In re the little dustup between Andrew Sullivan and Camille Paglia on the topic of gay marriage I must say that I find that Paglia has far the better argument when she says "....government should get out of the marriage business. Marriage is a religious concept that should be defined and administered only by churches." By way of replying, Sullivan says:
his is a very strange reading of Catholic history and American history. Marriage was not a sacrament until the thirteenth century; many Protestants, most famously Luther, denied its sacramental quality through the sixteenth century.

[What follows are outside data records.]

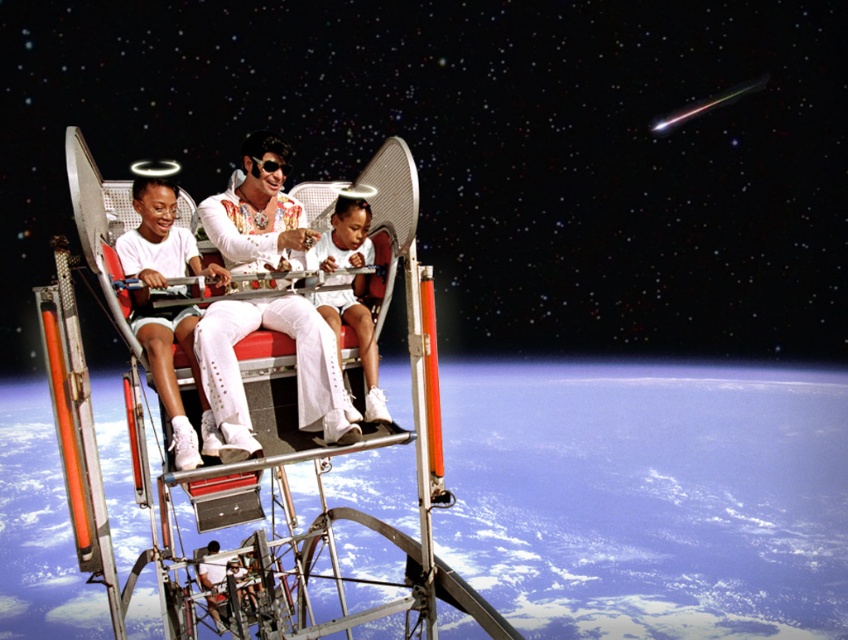 Question: Which of the following is the closest to the observer?

Choices:
 (A) white glossy shirt at center
 (B) white satin suit at center

Answer: (B)

Question: Which object is farther from the camera taking this photo?

Choices:
 (A) white satin suit at center
 (B) white glossy shirt at center
 (C) white matte shorts at left

Answer: (B)

Question: Does white satin suit at center have a smaller size compared to white glossy shirt at center?

Choices:
 (A) yes
 (B) no

Answer: (B)

Question: Can you confirm if white satin suit at center is wider than white matte shorts at left?

Choices:
 (A) yes
 (B) no

Answer: (A)

Question: Which point is closer to the camera?

Choices:
 (A) (283, 268)
 (B) (365, 243)

Answer: (A)

Question: Can you confirm if white matte shorts at left is wider than white glossy shirt at center?

Choices:
 (A) no
 (B) yes

Answer: (B)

The first marriages in America were civil, not religious in nature:

When the Pilgrims landed at Plymouth in 1620, among the first things they did for the well-ordering of their new commonwealth was to institute the Dutch custom of civil marriage with which they had become familiar during their long sojourn in the Netherlands.

The Dutch made civil marriage the law of the land in 1590, and the first marriage in New England, that of Edward Winslow to the widow Susannah White, was performed on May 12, 1621, in Plymouth by Governor William Bradford, in exercise of his office as magistrate.

Now it is true that the churches have conflated civil and religious marriage ever since and this has become part of the messy civil-religious aspect of marriage in contemporary America. And Camille, as usual, has a point: a cleaner solution would be civil unions for everyone, gay and straight.

For most of it's existence, marriage has been a much more laisseze faire institution than it is today. The entire business of formal registration of marriage in the west did in fact begin as a function of the ecclesiastical courts and was mostly concerned with the establishment of legitimacy of children (largely of concern in terms of inheritance) and settlement of property rights. Today these concerns are no longer as relevant and are often handled without regard to the marriage estate. In the wake of the Reformation (which serves to explain a lot about why Luther argued against Church control over the formalities), marriage increasingly fell under the authority of the state. At this point the government has maintained the prerogative to issue marriage licenses for so long that no one even questions their warrant to do so. But most of the accoutrements of marriage can and are handled through a variety of other devices of the civil law, such as health-care proxies, and through a more enlightened treatment of testamentary law and child-support. The other issues that arise should be (relatively) simple subject matter for statutory cures. The argument for any state licensing of marriage is just rather weak....after all, the IRS doesn't hesitate to argue the existence of a common-law marriage when it suits their purpose, so the licensing or lack thereof is not always dispositive even today.
I think that this would not satisfy Sullivan, however, as what he really wants is the State sanction, even if the State properly has no good business sanctioning any sort of marriage whatsoever.